| WORK ITEM |
Pictures stay out. All the rest of the records must be repeated exactly.
+++ DATA FOR REVIEW +++
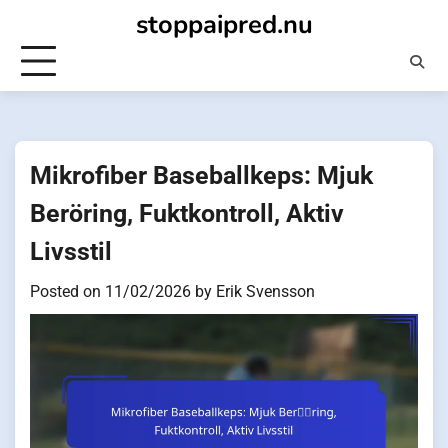
Skip
stoppaipred.nu
to
content
Mikrofiber Baseballkeps: Mjuk
Beröring, Fuktkontroll, Aktiv
Livsstil
Posted on
11/02/2026
by
Erik Svensson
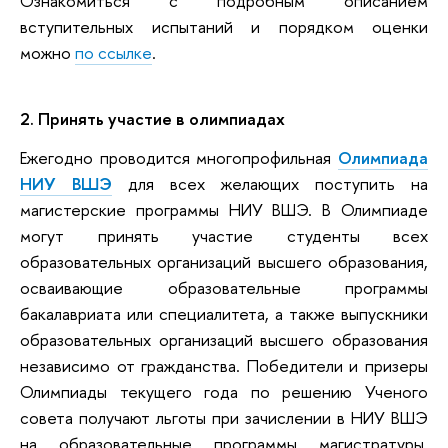
Ознакомиться с подробным описанием
вступительных испытаний и порядком оценки
можно
по ссылке
.
2. Принять участие в олимпиадах
Ежегодно проводится многопрофильная
Олимпиада
НИУ ВШЭ
для всех желающих поступить на
магистерские программы НИУ ВШЭ. В Олимпиаде
могут принять участие студенты всех
образовательных организаций высшего образования,
осваивающие образовательные программы
бакалавриата или специалитета, а также выпускники
образовательных организаций высшего образования
независимо от гражданства. Победители и призеры
Олимпиады текущего года по решению Ученого
совета получают льготы при зачислении в НИУ ВШЭ
на образовательные программы магистратуры,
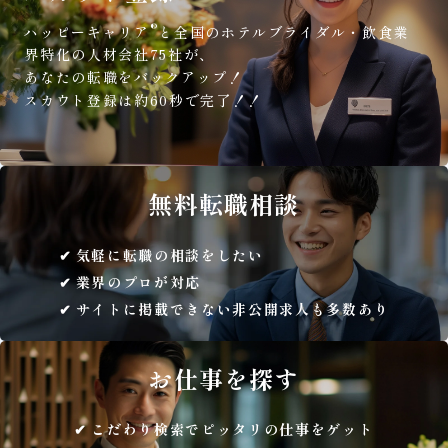
®
ハッピーキャリア
と全国のホテルブライダル・飲食業
界特化の人材会社75社が、
あなたの転職をバックアップ！
スカウト登録は約60秒で完了！！
無料
転職相談
気軽に転職の相談をしたい
業界のプロが対応
サイトに掲載できない非公開求人も多数あり
お仕事を
探す
こだわり検索でピッタリの仕事をゲット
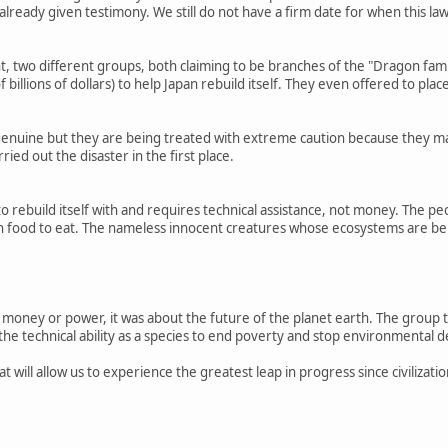
lready given testimony. We still do not have a firm date for when this lawsui
, two different groups, both claiming to be branches of the "Dragon fami
 billions of dollars) to help Japan rebuild itself. They even offered to plac
genuine but they are being treated with extreme caution because they m
ed out the disaster in the first place.
o rebuild itself with and requires technical assistance, not money. The 
 food to eat. The nameless innocent creatures whose ecosystems are be
 money or power, it was about the future of the planet earth. The group th
e technical ability as a species to end poverty and stop environmental d
 will allow us to experience the greatest leap in progress since civilizati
+++
| RESPONSE TO THIS EXERCISE |
Skip
stoppaipred.nu
to
content
Mikrofiber Baseballkeps: Mjuk
Beröring, Fuktkontroll, Aktiv
Livsstil
Posted on
11/02/2026
by
Erik Svensson
Ознакомиться с подробным описанием
вступительных испытаний и порядком оценки
можно
по ссылке
.
2. Принять участие в олимпиадах
Ежегодно проводится многопрофильная
Олимпиада
НИУ ВШЭ
для всех желающих поступить на
магистерские программы НИУ ВШЭ. В Олимпиаде
могут принять участие студенты всех
образовательных организаций высшего образования,
осваивающие образовательные программы
бакалавриата или специалитета, а также выпускники
образовательных организаций высшего образования
независимо от гражданства. Победители и призеры
Олимпиады текущего года по решению Ученого
совета получают льготы при зачислении в НИУ ВШЭ
на образовательные программы магистратуры,
®
ハッピーキャリア
と全国のホテルブライダル・飲食業
界特化の人材会社75社が、
あなたの転職をバックアップ！
スカウト登録は約60秒で完了！！
無料
転職相談
気軽に転職の相談をしたい
業界のプロが対応
サイトに掲載できない非公開求人も多数あり
お仕事を
探す
こだわり検索でピッタリの仕事をゲット
lready given testimony. We still do not have a firm date for when this lawsui
, two different groups, both claiming to be branches of the "Dragon fami
 billions of dollars) to help Japan rebuild itself. They even offered to plac
genuine but they are being treated with extreme caution because they m
ed out the disaster in the first place.
o rebuild itself with and requires technical assistance, not money. The 
 food to eat. The nameless innocent creatures whose ecosystems are be
 money or power, it was about the future of the planet earth. The group th
e technical ability as a species to end poverty and stop environmental d
 will allow us to experience the greatest leap in progress since civilizati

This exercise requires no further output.